Mexico is a particularly attractive site for new small-car plants because it has rising sales, low wages and free-trade agreements with the Western hemisphere’s biggest markets: the U.S. and Brazil. The potential downside is over-capacity if investment outstrips demand or Brazil limits imports from Mexico.

Japan has a demographic time bomb: Its work force is shrinking and aging.

“The decline in Japan’s working-age population is stunning,” Lindland said. “It’s an aging population with no immigration. That’s a deadly combination. It’s important for a nation to build a society that welcomes and supports new manufacturing jobs.”

It all fuels a long-term shift away from Japanese exports, Stoddard said.

“I wouldn’t be surprised if Honda and Nissan build nearly 100 percent of the vehicles they sell here in North America in a few years. Toyota’s the only one that doesn’t seem committed to that, but having Mazda build a subcompact for it in Mexico may be a way to test the waters.”

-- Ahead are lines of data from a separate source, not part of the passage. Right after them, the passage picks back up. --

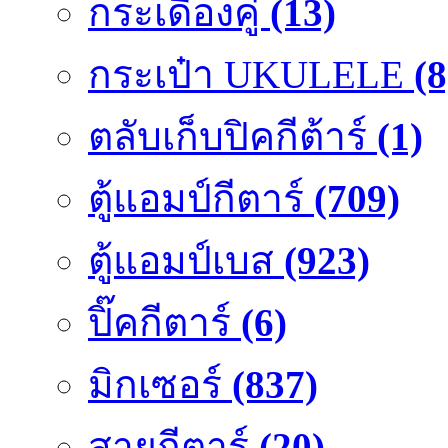
กระเดื่องคู๋
(13)
กระเป๋า UKULELE
(8
ตลับเก็บปิคกีต้าร์
(1)
ตู้แอมป์กีตาร์
(709)
ตู้แอมป์เบส
(923)
ปิ๊คกีตาร์
(6)
มิกเซอร์
(837)
สายกีตาร์
(20)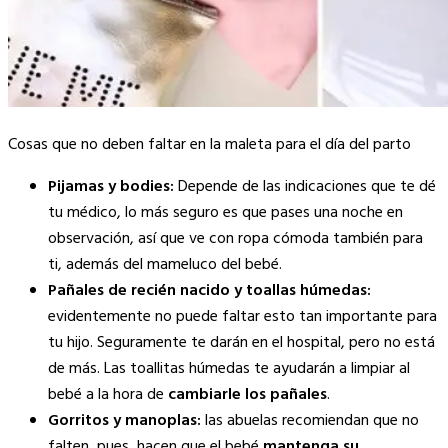
Cosas que no deben faltar en la maleta para el día del parto
Pijamas y bodies:
Depende de las indicaciones que te dé
tu médico, lo más seguro es que pases una noche en
observación, así que ve con ropa cómoda también para
ti, además del mameluco del bebé.
Pañales de recién nacido y toallas húmedas:
evidentemente no puede faltar esto tan importante para
tu hijo. Seguramente te darán en el hospital, pero no está
de más. Las toallitas húmedas te ayudarán a limpiar al
bebé a la hora de
cambiarle los pañales
.
Gorritos y manoplas:
las abuelas recomiendan que no
falten, pues hacen que el bebé
mantenga su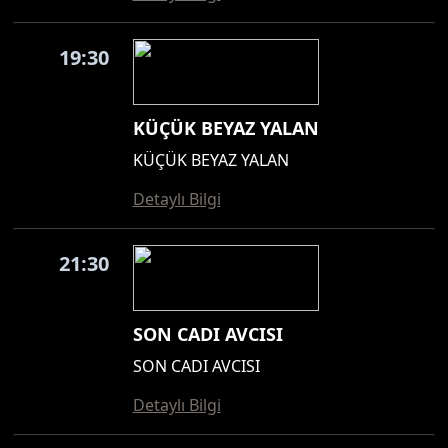
19:30
KÜÇÜK BEYAZ YALAN
KÜÇÜK BEYAZ YALAN
Detaylı Bilgi
21:30
SON CADI AVCISI
SON CADI AVCISI
Detaylı Bilgi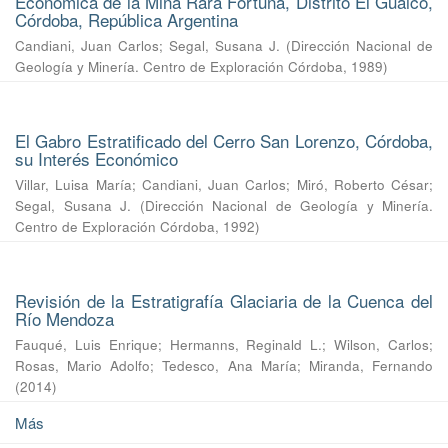
Económica de la Mina Rara Fortuna, Distrito El Guaico,
Córdoba, República Argentina
Candiani, Juan Carlos
;
Segal, Susana J.
(
Dirección Nacional de
Geología y Minería. Centro de Exploración Córdoba
,
1989
)
El Gabro Estratificado del Cerro San Lorenzo, Córdoba,
su Interés Económico
Villar, Luisa María
;
Candiani, Juan Carlos
;
Miró, Roberto César
;
Segal, Susana J.
(
Dirección Nacional de Geología y Minería.
Centro de Exploración Córdoba
,
1992
)
Revisión de la Estratigrafía Glaciaria de la Cuenca del
Río Mendoza
Fauqué, Luis Enrique
;
Hermanns, Reginald L.
;
Wilson, Carlos
;
Rosas, Mario Adolfo
;
Tedesco, Ana María
;
Miranda, Fernando
(
2014
)
Más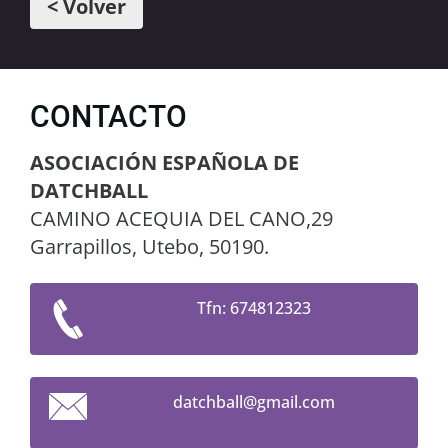
< Volver
CONTACTO
ASOCIACIÓN ESPAÑOLA DE
DATCHBALL
CAMINO ACEQUIA DEL CANO,29
Garrapillos, Utebo, 50190.
Tfn: 674812323
datchbal
l@gmail.
com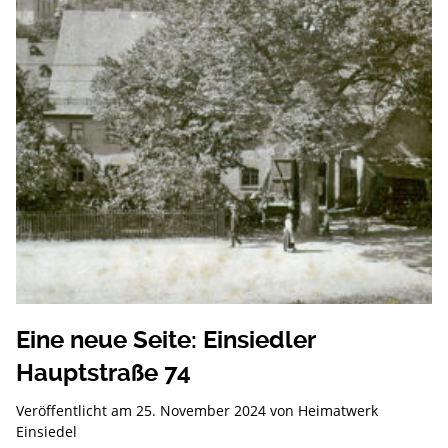
Eine neue Seite: Einsiedler
Hauptstraße 74
Veröffentlicht am
25. November 2024
von
Heimatwerk
Einsiedel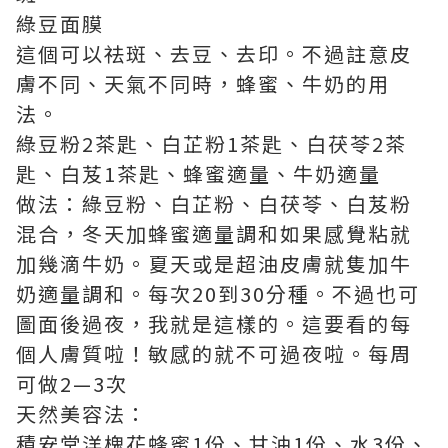
綠豆面膜
這個可以祛斑、去豆、去印。不過註意皮
膚不同、天氣不同時，蜂蜜、牛奶的用
法。
綠豆粉2茶匙、白芷粉1茶匙、白茯苓2茶
匙、白芨1茶匙、蜂蜜適量、牛奶適量
做法：綠豆粉、白芷粉、白茯苓、白芨粉
混合，冬天加蜂蜜適量調和如果感覺粘就
加幾滴牛奶。夏天或是超油皮膚就隻加牛
奶適量調和。每次20到30分種。不過也可
圖面後過夜，我就是這樣的。這要看的每
個人膚質啦！敏感的就不可過夜啦。每周
可做2—3次
天然美容法：
積安堂洋槐花蜂蜜1份、甘油1份、水3份、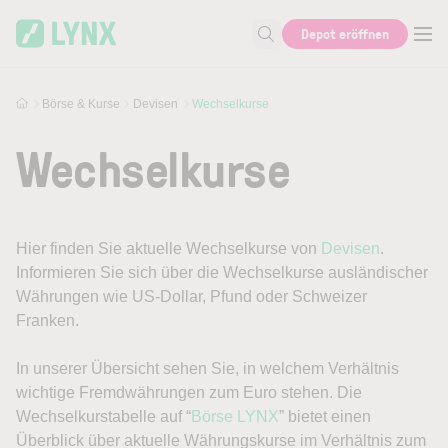
Skip to main content
Depot eröffnen
Suche nach Aktie, Autor...
Börse & Kurse
Devisen
Wechselkurse
Wechselkurse
Hier finden Sie aktuelle Wechselkurse von
Devisen
.
Informieren Sie sich über die Wechselkurse ausländischer
Währungen wie US-Dollar, Pfund oder Schweizer
Franken.
In unserer Übersicht sehen Sie, in welchem Verhältnis
wichtige Fremdwährungen zum Euro stehen. Die
Wechselkurstabelle auf “
Börse LYNX
” bietet einen
Überblick über aktuelle Währungskurse im Verhältnis zum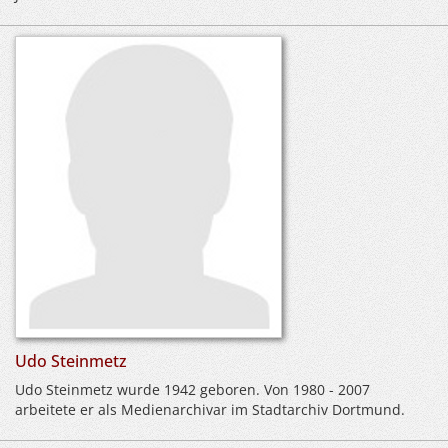
Udo Steinmetz
Udo Steinmetz wurde 1942 geboren. Von 1980 - 2007
arbeitete er als Medienarchivar im Stadtarchiv Dortmund.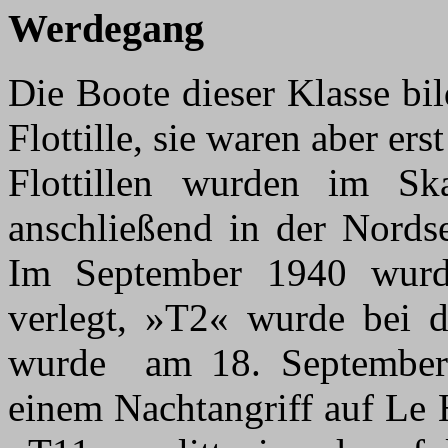
Werdegang
Die Boote dieser Klasse bi
Flottille, sie waren aber er
Flottillen wurden im Ska
anschließend in der Nord
Im September 1940 wurd
verlegt, »T2« wurde bei 
wurde am 18. September 
einem Nachtangriff auf Le 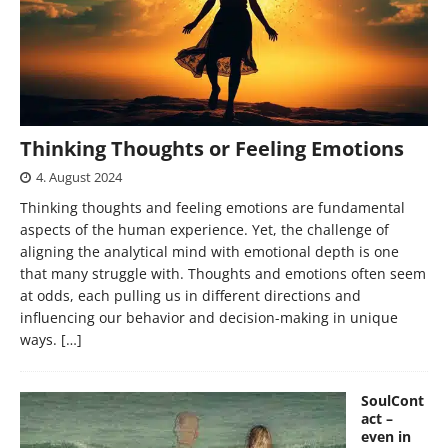
Thinking Thoughts or Feeling Emotions
4. August 2024
Thinking thoughts and feeling emotions are fundamental
aspects of the human experience. Yet, the challenge of
aligning the analytical mind with emotional depth is one
that many struggle with. Thoughts and emotions often seem
at odds, each pulling us in different directions and
influencing our behavior and decision-making in unique
ways.
[…]
SoulCont
act –
even in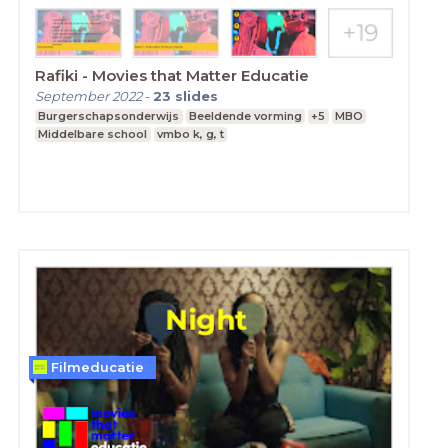
Rafiki - Movies that Matter Educatie
September 2022
-
23
slides
Burgerschapsonderwijs
Beeldende vorming
+5
MBO
Middelbare school
vmbo k, g, t
Filmeducatie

Toyota builds about 70 percent of the vehicles it sells in the U.S. in North America today.

While its automakers expand and build new factories in North America, Japan may have to figure out whether it can continue to be a manufacturing country.

“Statistically, the Japanese working class is disappearing,” Hall said. “That’s the main reason for all the new assembly plants. The automakers need workers and lower-cost production, and neither is available in Japan.”